A New Frontier: Developers Face Parking, Technology Challenges In New Projects
Greenberg Traurig shareholder Craig Glorioso says it is a pain to get his kids to drive.
Glorioso, who has a 20-year-old, a 19-year-old and a 16-year-old, said he has to entice and urge them to use and drive a car.
“They don’t want to do it,” Glorioso said at Bisnow’s Orange County Multifamily event. “They’d rather Uber, so it’s going to be interesting moving forward if there is less and less need for cars.”
Glorioso’s anecdote with his own children mirrors what many studies say about millennials, Generation Z and Americans' overall sentiment about cars.
With the advent and popularity of ride-sharing platforms like Uber and Lyft, as well as more electric vehicles and research being poured into self-driving cars, more people are less likely to buy new gas-guzzling cars and generally less reliant on automobiles. One study suggests private ownership of cars could drop 80% by 2030.
What does this mean for future commercial real estate development? Parking spaces will be an issue in the near future for developers, experts said.
More than 150 people attended Bisnow’s Orange County Multifamily event held Dec. 18 at the Greenberg Traurig headquarters in Irvine.
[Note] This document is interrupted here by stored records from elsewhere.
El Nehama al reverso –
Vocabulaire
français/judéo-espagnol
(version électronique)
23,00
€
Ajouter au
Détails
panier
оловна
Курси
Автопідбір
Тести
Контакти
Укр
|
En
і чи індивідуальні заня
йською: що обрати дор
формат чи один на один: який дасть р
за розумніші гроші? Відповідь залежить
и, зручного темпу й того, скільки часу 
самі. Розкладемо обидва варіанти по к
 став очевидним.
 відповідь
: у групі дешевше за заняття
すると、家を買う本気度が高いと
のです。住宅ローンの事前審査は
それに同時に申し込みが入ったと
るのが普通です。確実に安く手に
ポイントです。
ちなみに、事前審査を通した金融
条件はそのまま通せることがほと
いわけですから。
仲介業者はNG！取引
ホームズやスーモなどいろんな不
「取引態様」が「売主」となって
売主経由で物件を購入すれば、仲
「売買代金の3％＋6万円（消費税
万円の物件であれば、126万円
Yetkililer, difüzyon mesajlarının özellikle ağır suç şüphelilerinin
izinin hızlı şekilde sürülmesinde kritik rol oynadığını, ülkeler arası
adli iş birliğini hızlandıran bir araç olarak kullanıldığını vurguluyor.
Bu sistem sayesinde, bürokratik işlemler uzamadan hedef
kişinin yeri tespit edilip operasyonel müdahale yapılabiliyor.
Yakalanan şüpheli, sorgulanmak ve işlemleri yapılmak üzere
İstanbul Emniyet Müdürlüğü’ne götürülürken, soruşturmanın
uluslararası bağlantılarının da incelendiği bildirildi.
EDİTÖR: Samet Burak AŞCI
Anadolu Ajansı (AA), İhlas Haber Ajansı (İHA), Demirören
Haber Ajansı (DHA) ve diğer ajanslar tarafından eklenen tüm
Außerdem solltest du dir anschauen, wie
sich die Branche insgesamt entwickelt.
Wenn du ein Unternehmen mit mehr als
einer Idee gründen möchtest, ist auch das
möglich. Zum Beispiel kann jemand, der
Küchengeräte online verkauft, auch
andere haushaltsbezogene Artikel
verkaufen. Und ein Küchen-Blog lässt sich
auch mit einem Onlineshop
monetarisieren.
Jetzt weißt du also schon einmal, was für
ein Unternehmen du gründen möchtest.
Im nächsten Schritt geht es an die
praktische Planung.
At the event, panelists discussed the state of Orange County’s multifamily market, the industry's overall economic outlook and preparing projects for the future.
Right now, cities demand parking spaces, Shopoff Realty CEO Bill Shopoff said.
“We think it’s aggressive today,” Shopoff said. “What will happen five to 10 years from now?”
Shopoff said the trend is heading toward providing less parking and building more common area spaces but many cities have yet to jump on board.
While cities like San Francisco are repurposing old parking spaces and eliminating parking minimums and Los Angeles is relaxing parking requirements for the Angels Landing megaproject, some cities still require a certain number of parking spaces for new developments.
In Anaheim, a multifamily development in the city would require the developer to provide 1.25 parking spaces for studio units, two parking spaces for one-bedroom units, 2.25 spaces for two bedrooms and three parking spaces for three-bedroom units.
One above-ground parking space could cost as much as $35K, according to a 2014 UCLA study. Three parking spaces for a three-bedroom unit could run up as much as $100K.
Shopoff said since parking eats up so much of a project's cost, he hopes cities could see the trend and relax some of the parking requirements for new developments.
Another issue for developers is preparing for a possible influx of electric vehicles, TCA Architects President Aram Chahbazian said.
In 2017, Volvo announced it would ditch the internal combustion engine and build electric cars to rival Tesla. BMW last year opened a new factory for electric vehicle production. U.S. sales of electric vehicles jumped by 25% in 2017 from the previous year.
As more people buy electric vehicles, this means developers might need to provide a lot of charging stations and have the ability to handle all of that electricity, Chahbazian said.
“With the advent of more and more electric vehicles coming into apartment projects, the transformer might not be able to handle the load," Chahbazian said. "Things like that kind of detail are coming into play.”
One thing is for certain: For now, parking is still a very important part of a development, Alliance Residential Regional Vice President of Operations Sarah Dumas said.
Dumas said when she meets with tenants, parking availability is one of the first things they ask.
"A perfect formula [for parking] has not been determined yet," she said. "But it’s the No. 1 thing that impacts reputation score and overall that impacts business."